■ **Record excerpts**
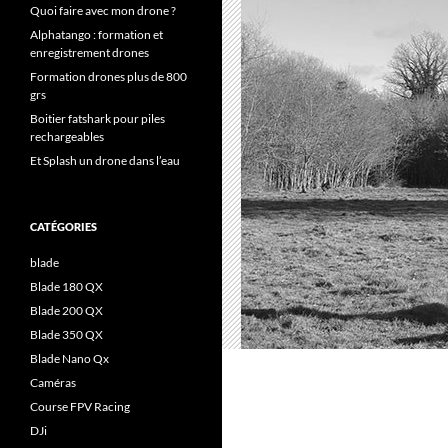
Quoi faire avec mon drone ?
Alphatango : formation et
enregistrement drones
Formation drones plus de 800
grs
Boitier fatshark pour piles
rechargeables
Et Splash un drone dans l’eau
CATÉGORIES
blade
Blade 180 QX
Blade 200 QX
Blade 350 QX
Blade Nano Qx
Caméras
Course FPV Racing
DJi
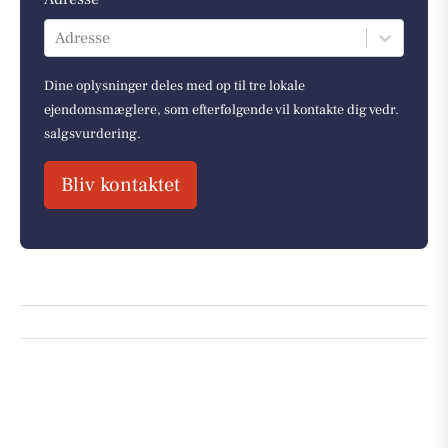
Adresse
Dine oplysninger deles med op til tre lokale
ejendomsmæglere, som efterfølgende vil kontakte dig vedr.
salgsvurdering.
Bliv kontaktet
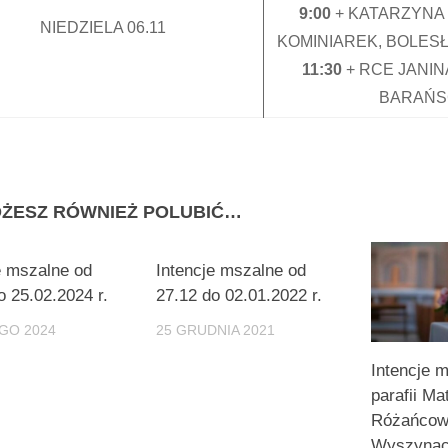
9:00
+ KATARZYNA
NIEDZIELA 06.11
KOMINIAREK, BOLES
11:30
+ RCE JANI
BARAŃS
ŻESZ RÓWNIEŻ POLUBIĆ…
e mszalne od
Intencje mszalne od
o 25.02.2024 r.
27.12 do 02.01.2022 r.
GO 2024
25 GRUDNIA 2021
Intencje 
parafii Ma
Różańcow
Wyszynac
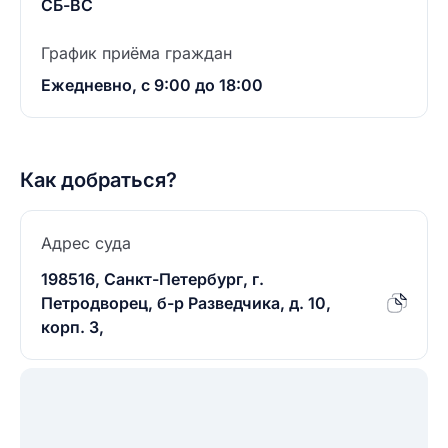
СБ-ВС
График приёма граждан
Ежедневно, с 9:00 до 18:00
Как добраться?
Адрес суда
198516, Санкт-Петербург, г.
Петродворец, б-р Разведчика, д. 10,
корп. 3,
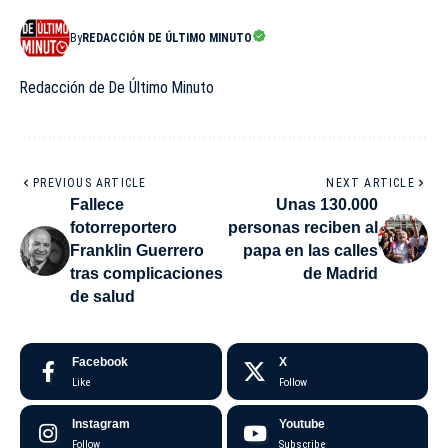
By
REDACCIÓN DE ÚLTIMO MINUTO
Redacción de De Último Minuto
PREVIOUS ARTICLE
NEXT ARTICLE
Fallece
Unas 130.000
fotorreportero
personas reciben al
Franklin Guerrero
papa en las calles
tras complicaciones
de Madrid
de salud
Facebook
X
Like
Follow
Instagram
Youtube
Follow
Subscribe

■ **What you have to do**
Retype the records verbatim, excluding each image they hold.

■ **Finished exercise**
Quoi faire avec mon drone ?
Alphatango : formation et
enregistrement drones
Formation drones plus de 800
grs
Boitier fatshark pour piles
rechargeables
Et Splash un drone dans l’eau
CATÉGORIES
blade
Blade 180 QX
Blade 200 QX
Blade 350 QX
Blade Nano Qx
Caméras
Course FPV Racing
DJi
Adresse
Dine oplysninger deles med op til tre lokale
ejendomsmæglere, som efterfølgende vil kontakte dig vedr.
salgsvurdering.
Bliv kontaktet
9:00
+ KATARZYNA
NIEDZIELA 06.11
KOMINIAREK, BOLES
11:30
+ RCE JANI
BARAŃS
ŻESZ RÓWNIEŻ POLUBIĆ…
e mszalne od
Intencje mszalne od
o 25.02.2024 r.
27.12 do 02.01.2022 r.
GO 2024
25 GRUDNIA 2021
Intencje 
parafii Ma
Różańcow
Wyszynac
СБ-ВС
График приёма граждан
Ежедневно, с 9:00 до 18:00
Как добраться?
Адрес суда
198516, Санкт-Петербург, г.
Петродворец, б-р Разведчика, д. 10,
корп. 3,
By
REDACCIÓN DE ÚLTIMO MINUTO
Redacción de De Último Minuto
PREVIOUS ARTICLE
NEXT ARTICLE
Fallece
Unas 130.000
fotorreportero
personas reciben al
Franklin Guerrero
papa en las calles
tras complicaciones
de Madrid
de salud
Facebook
X
Like
Follow
Instagram
Youtube
Follow
Subscribe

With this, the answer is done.